The task:
A faithful copy of each record is required, minus the images.

Data shown:
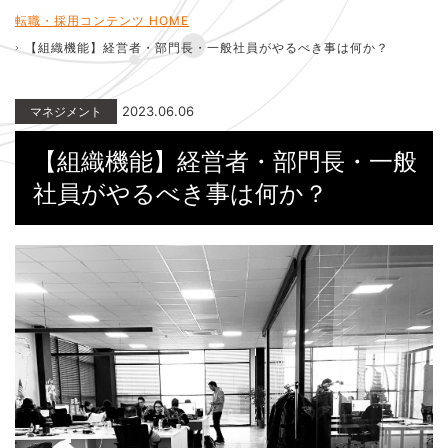
転職・採用コンテンツ HOME
【組織機能】経営者・部門長・一般社員がやるべき事は何か？
2023.06.06
マネジメント
【組織機能】経営者・部門長・一般
社員がやるべき事は何か？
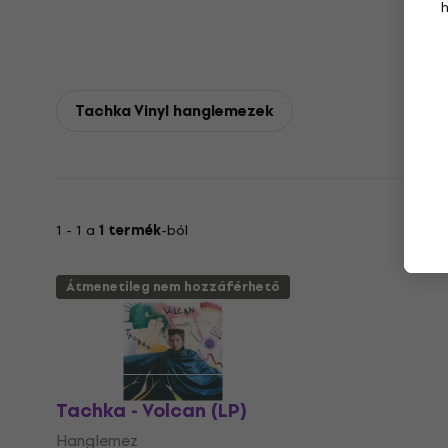
Tachka Vinyl hanglemezek
1 - 1 a
1 termék
-ból
Átmenetileg nem hozzáférhető
Tachka - Volcan (LP)
Hanglemez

Response to the task:
転職・採用コンテンツ HOME
【組織機能】経営者・部門長・一般社員がやるべき事は何か？
2023.06.06
マネジメント
【組織機能】経営者・部門長・一般
社員がやるべき事は何か？
Tachka Vinyl hanglemezek
1 - 1 a
1 termék
-ból
Átmenetileg nem hozzáférhető
Tachka - Volcan (LP)
Hanglemez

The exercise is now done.